- _SUPPLIED DATA_
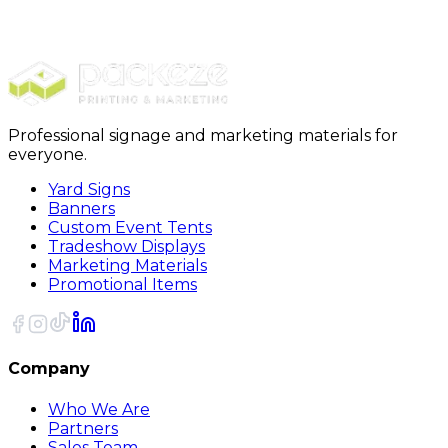
Pens
Click Action Pens
Professional signage and marketing materials for
everyone.
Yard Signs
Banners
Custom Event Tents
Tradeshow Displays
Marketing Materials
Promotional Items
Company
Who We Are
Partners
Sales Team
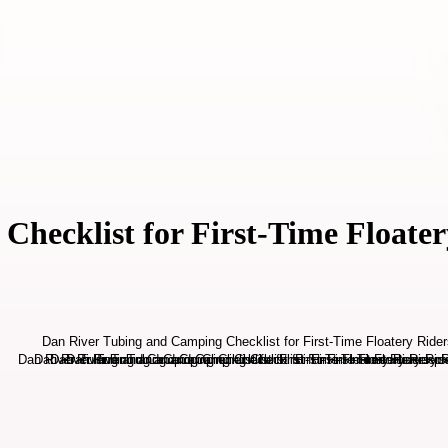
hecklist for First-Time Floater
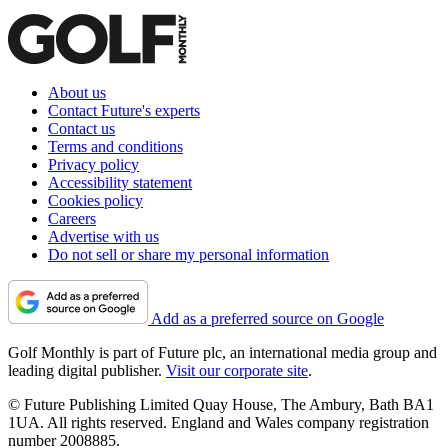
About us
Contact Future's experts
Contact us
Terms and conditions
Privacy policy
Accessibility statement
Cookies policy
Careers
Advertise with us
Do not sell or share my personal information
Add as a preferred source on Google
Golf Monthly is part of Future plc, an international media group and
leading digital publisher.
Visit our corporate site
.
© Future Publishing Limited Quay House, The Ambury, Bath BA1
1UA. All rights reserved. England and Wales company registration
number 2008885.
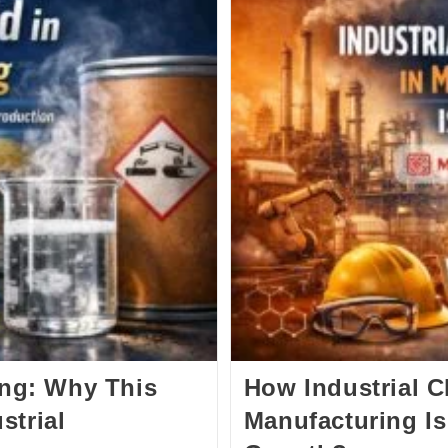
ing: Why This
How Industrial 
strial
Manufacturing Is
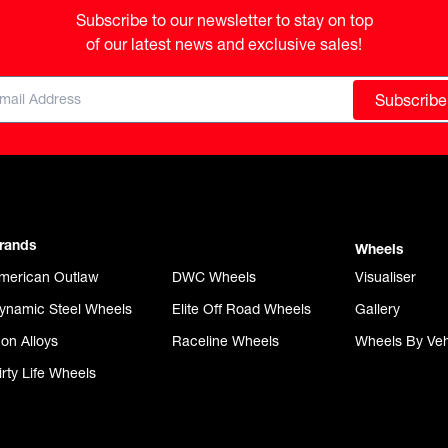
Subscribe to our newsletter to stay on top

of our latest news and exclusive sales!
Subscribe
rands
Wheels
merican Outlaw
DWC Wheels
Visualiser
ynamic Steel Wheels
Elite Off Road Wheels
Gallery
con Alloys
Raceline Wheels
Wheels By Veh
irty Life Wheels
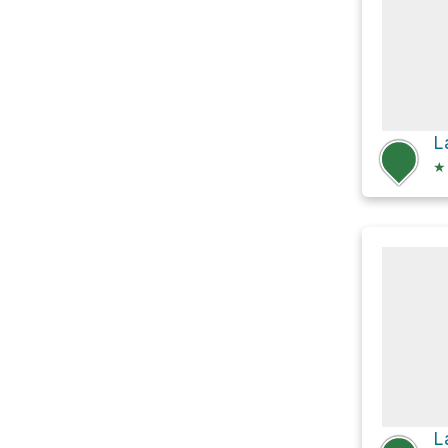
L
★
L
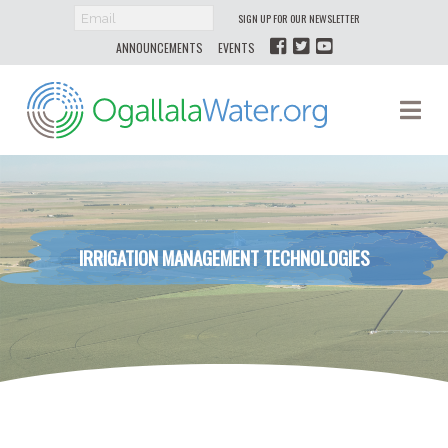
SIGN UP FOR OUR NEWSLETTER
ANNOUNCEMENTS
EVENTS
Ogallala
Na
Water
IRRIGATION MANAGEMENT TECHNOLOGIES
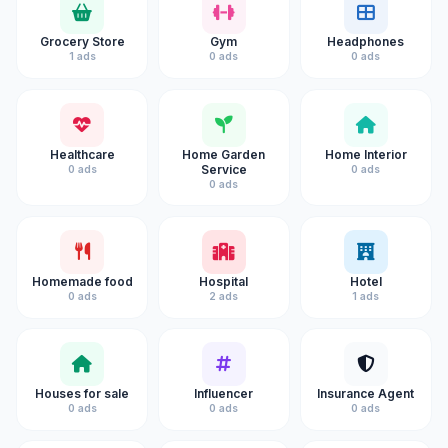
Grocery Store
Gym
Headphones
1 ads
0 ads
0 ads
Healthcare
Home Garden
Home Interior
Service
0 ads
0 ads
0 ads
Homemade food
Hospital
Hotel
0 ads
2 ads
1 ads
Houses for sale
Influencer
Insurance Agent
0 ads
0 ads
0 ads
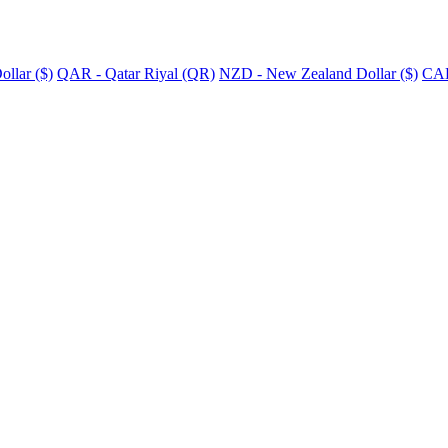
llar ($)
QAR - Qatar Riyal (QR)
NZD - New Zealand Dollar ($)
CAD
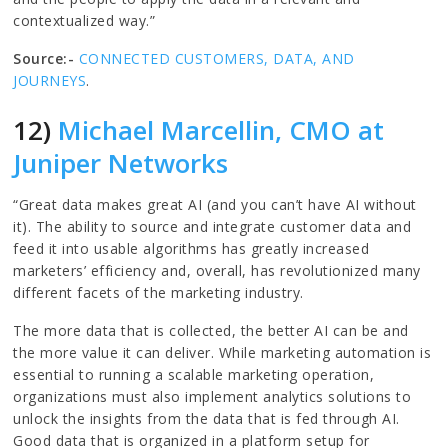
contextualized way.”
Source:-
CONNECTED CUSTOMERS, DATA, AND
JOURNEYS
.
12)
Michael Marcellin, CMO at
Juniper Networks
“Great data makes great AI (and you can’t have AI without
it). The ability to source and integrate customer data and
feed it into usable algorithms has greatly increased
marketers’ efficiency and, overall, has revolutionized many
different facets of the marketing industry.
The more data that is collected, the better AI can be and
the more value it can deliver. While marketing automation is
essential to running a scalable marketing operation,
organizations must also implement analytics solutions to
unlock the insights from the data that is fed through AI.
Good data that is organized in a platform setup for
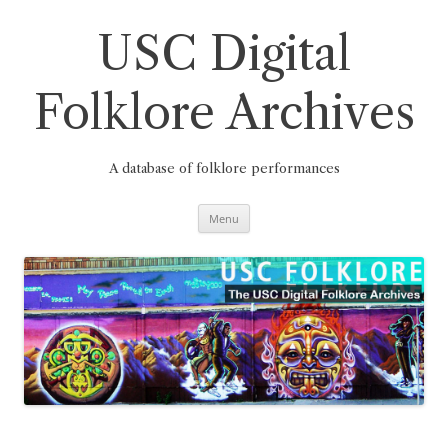
Skip
to
content
USC Digital
Folklore Archives
A database of folklore performances
Menu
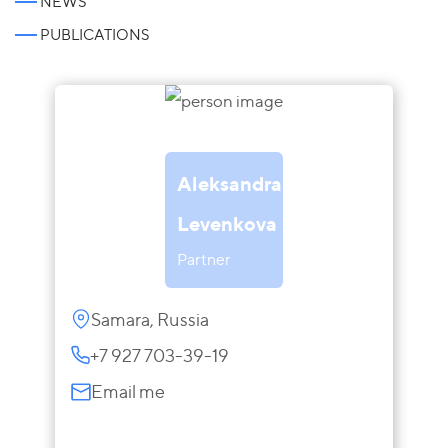
NEWS
PUBLICATIONS
Aleksandra
Levenkova
Partner
Samara, Russia
+7 927 703-39-19
Email me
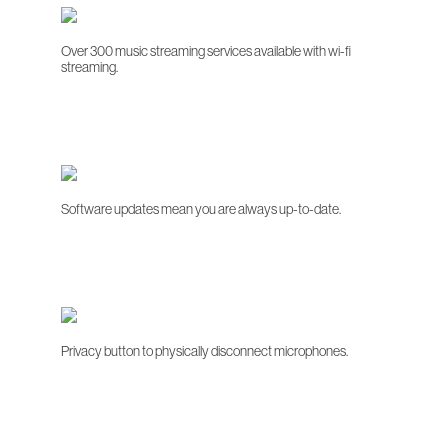
Over 300 music streaming services available with wi-fi
streaming.
Software updates mean you are always up-to-date.
Privacy button to physically disconnect microphones.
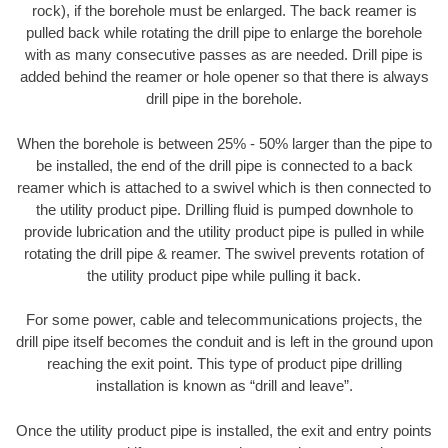
rock), if the borehole must be enlarged. The back reamer is
pulled back while rotating the drill pipe to enlarge the borehole
with as many consecutive passes as are needed. Drill pipe is
added behind the reamer or hole opener so that there is always
drill pipe in the borehole.
When the borehole is between 25% - 50% larger than the pipe to
be installed, the end of the drill pipe is connected to a back
reamer which is attached to a swivel which is then connected to
the utility product pipe. Drilling fluid is pumped downhole to
provide lubrication and the utility product pipe is pulled in while
rotating the drill pipe & reamer. The swivel prevents rotation of
the utility product pipe while pulling it back.
For some power, cable and telecommunications projects, the
drill pipe itself becomes the conduit and is left in the ground upon
reaching the exit point. This type of product pipe drilling
installation is known as “drill and leave”.
Once the utility product pipe is installed, the exit and entry points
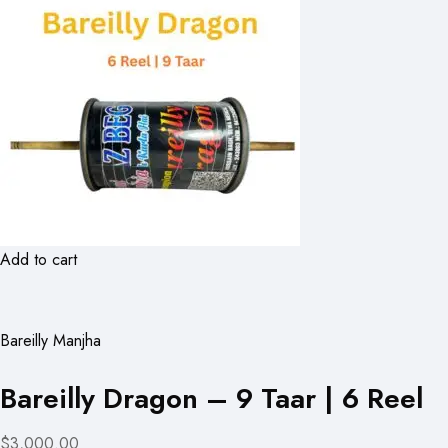
Add to cart
Bareilly Manjha
Bareilly Dragon – 9 Taar | 6 Reel
$3,000.00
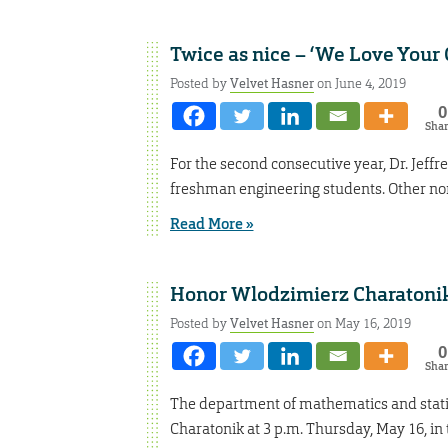
Twice as nice – ‘We Love Your 
Posted by
Velvet Hasner
on June 4, 2019
0
Sha
For the second consecutive year, Dr. Jeff
freshman engineering students. Other no
Read More »
Honor Wlodzimierz Charatonik 
Posted by
Velvet Hasner
on May 16, 2019
0
Sha
The department of mathematics and statist
Charatonik at 3 p.m. Thursday, May 16, 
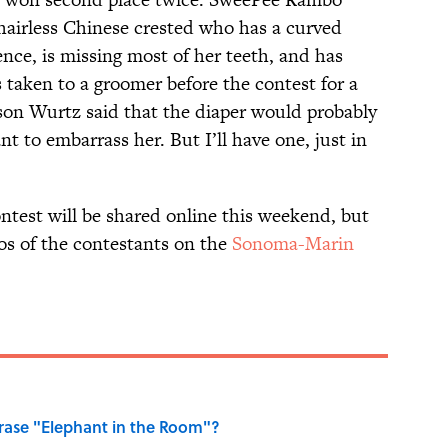
 hairless Chinese crested who has a curved
ence, is missing most of her teeth, and has
s taken to a groomer before the contest for a
son Wurtz said that the diaper would probably
t to embarrass her. But I’ll have one, just in
ontest will be shared online this weekend, but
os of the contestants on the
Sonoma-Marin
ase "Elephant in the Room"?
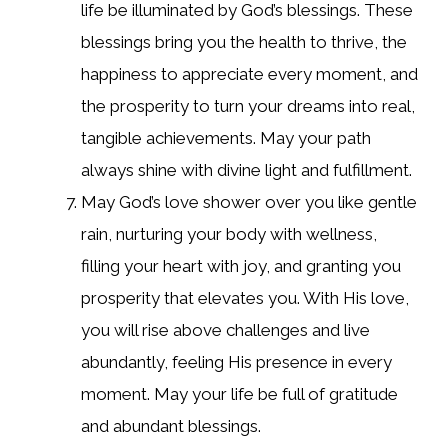
life be illuminated by God’s blessings. These
blessings bring you the health to thrive, the
happiness to appreciate every moment, and
the prosperity to turn your dreams into real,
tangible achievements. May your path
always shine with divine light and fulfillment.
May God’s love shower over you like gentle
rain, nurturing your body with wellness,
filling your heart with joy, and granting you
prosperity that elevates you. With His love,
you will rise above challenges and live
abundantly, feeling His presence in every
moment. May your life be full of gratitude
and abundant blessings.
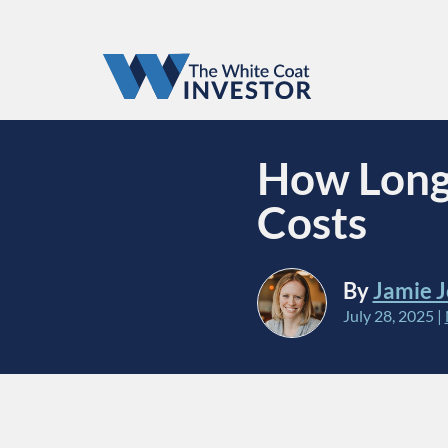
How Long 
Costs
By
Jamie 
July 28, 2025
|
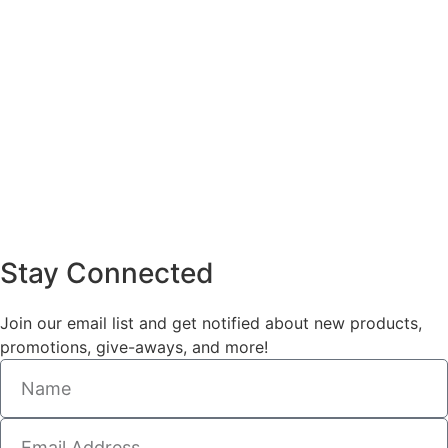
Stay Connected
Join our email list and get notified about new products,
promotions, give-aways, and more!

- _EXERCISE INSTRUCTIONS_
Retype, exactly and with no pictures, everything above from the line with "NZD - New Zealand Dollar ($)" down to the line with "drill pipe itself", both included.

- _OUTPUT OF THE TASK_
NZD - New Zealand Dollar ($)
CAD
contextualized way.”
Source:-
CONNECTED CUSTOMERS, DATA, AND
JOURNEYS
.
12)
Michael Marcellin, CMO at
Juniper Networks
“Great data makes great AI (and you can’t have AI without
it). The ability to source and integrate customer data and
feed it into usable algorithms has greatly increased
marketers’ efficiency and, overall, has revolutionized many
different facets of the marketing industry.
The more data that is collected, the better AI can be and
the more value it can deliver. While marketing automation is
essential to running a scalable marketing operation,
organizations must also implement analytics solutions to
unlock the insights from the data that is fed through AI.
Good data that is organized in a platform setup for
Skip
to
content
USC Digital
Folklore Archives
A database of folklore performances
Menu
NEWS
PUBLICATIONS
Aleksandra
Levenkova
Partner
Samara, Russia
+7 927 703-39-19
Email me
Over 300 music streaming services available with wi-fi
streaming.
Software updates mean you are always up-to-date.
Privacy button to physically disconnect microphones.
rock), if the borehole must be enlarged. The back reamer is
pulled back while rotating the drill pipe to enlarge the borehole
with as many consecutive passes as are needed. Drill pipe is
added behind the reamer or hole opener so that there is always
drill pipe in the borehole.
When the borehole is between 25% - 50% larger than the pipe to
be installed, the end of the drill pipe is connected to a back
reamer which is attached to a swivel which is then connected to
the utility product pipe. Drilling fluid is pumped downhole to
provide lubrication and the utility product pipe is pulled in while
rotating the drill pipe & reamer. The swivel prevents rotation of
the utility product pipe while pulling it back.
For some power, cable and telecommunications projects, the
drill pipe itself becomes the conduit and is left in the ground upon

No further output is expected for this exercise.